Summary — AJR 7 (BDR C-654): Citizens’ Commission on Compensation for Certain Elected Officers
Status
- Introduced January 31, 2025; amended and passed by the 2025 Legislature. Enrolled and filed with the Secretary of State (Res. Chapter 160) on August 29, 2025.
- Because it proposes a constitutional amendment, it must be passed in identical form by the next Nevada Legislature and then approved by voters before taking effect.
Purpose / Intent
- Transfer authority to set salaries and benefits for specified statewide elected officers and legislators from the Legislature to an independent, citizen compensation commission to reduce perceived political conflicts and provide a regular, publicly transparent process for compensation decisions.
Key provisions
- Creates a new Article 4, Section 33A establishing a Citizens’ Commission on Compensation for Certain Elected Officers.
- Scope: Commission fixes salaries and benefits for members of the Legislature and for the Governor, Lieutenant Governor, Secretary of State, State Treasurer, State Controller and Attorney General.
- Commission composition (7 members, appointed by the Governor):
- 1 public compensation expert (recommended by Public Employees’ Retirement Board)
- 1 representative of a nonprofit public interest organization
- 1 representative of the general public
- 2 representatives of business interests
- 2 members with labor-organization experience (recommended by a state labor organization)
- Qualifications and limits:
- Members must be Nevada residents and may not be state officers, public employees, lobbyists, or immediate family of those categories.
- Terms are 4 years (three initial appointments staggered with 2‑year terms); members limited to two terms.
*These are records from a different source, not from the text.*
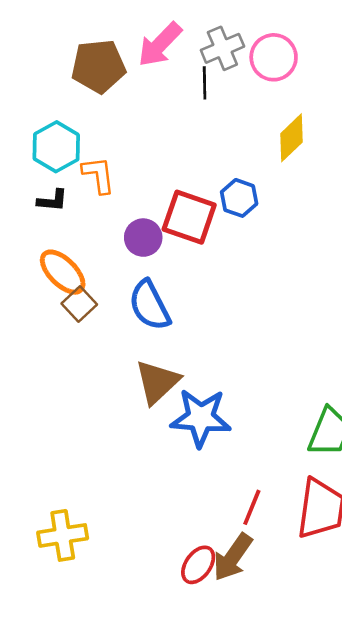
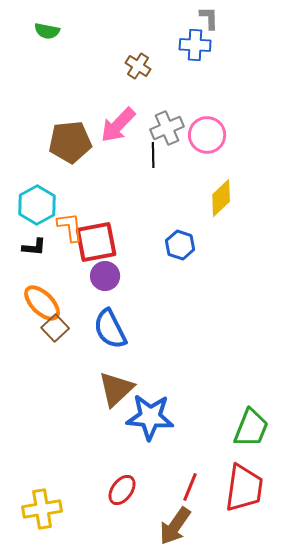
red square: (189, 217) -> (96, 242), moved, turned -30
red ellipse: (198, 565) -> (122, 490), moved

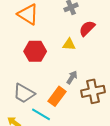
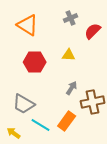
red semicircle: (87, 28) -> (93, 31), moved
orange rectangle: (57, 96) -> (67, 121), moved

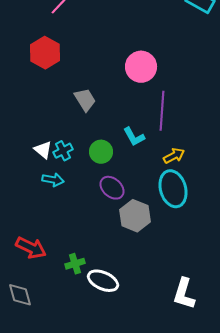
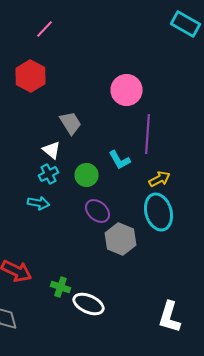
white triangle: (43, 150) -> (52, 150), moved
green cross: (75, 264) -> (60, 287), turned 36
Removal only for cause.
- Members receive compensation and travel allowances as provided by law for comparable commissions.
- Process and transparency:
- Commission must study comparative compensation, fix salaries/benefits, and may exercise powers conferred by statute.
- Before filing any schedule, the Commission must hold at least four public meetings (Amendment requires meetings at locations across the state) to receive testimony. The last hearing is where the Commission must adopt the schedule.
- All meetings subject to open-meeting laws.
- Schedule, limits, and effective dates:
- Initial schedule due January 1, 2031 (amendment moved original 2029 date). Subsequent schedules due January 1 of each odd-numbered year.
- Except for the initial schedule, the Commission may not increase or decrease any covered officer’s salary by more than 15% from the immediately preceding schedule.
- Salaries take effect on defined dates: legislative schedules effective from the first Monday of February following the filing; other officers’ schedules effective July 1 following the filing.
- Constitutional changes:
- Repeals existing constitutional limits on the number of days a legislator may receive compensation during regular/special sessions (previously expressed as caps such as 60 and 20 days).
- Removes the Legislature’s constitutional authority (under certain circumstances) to increase or diminish constitutional officers’ salaries, transferring that authority to the Commission.
- Fiscal/administrative:
- Legislature must appropriate sufficient funds to pay salaries and benefits set by the Commission.
- Fiscal note in legislative documents: no direct effect on state or local government (administrative implementation anticipated within existing appropriations).
Who is affected
- Primary: Nevada legislators and the statewide constitutional officers listed above.
- Secondary: Nevada taxpayers and the state budgeting process (through appropriation of amounts set by the Commission), and members of the public who are granted statutory opportunities for input through required public meetings.
Procedural/timeline notes
- Although enacted by the 2025 Legislature and filed with the Secretary of State, the amendment requires identical passage by the next Nevada Legislature and approval by voters in a subsequent election to amend the state constitution.
- Initial salary schedule will not be effective until the Commission is established and files the schedule — the resolution sets January 1, 2031 as the deadline for the initial schedule.
Potential impacts (practical effects)
- Depoliticizes compensation setting by removing direct legislative control and establishing a regular review schedule.
- Caps adjustments between cycles at ±15%, reducing the likelihood of large, frequent swings in pay.
- Expands the Commission’s authority to set per‑day legislative compensation and compensation for duties performed outside sessions.
- Increases formal public participation (minimum four hearings across the state) and comparative study requirements prior to adopting schedules.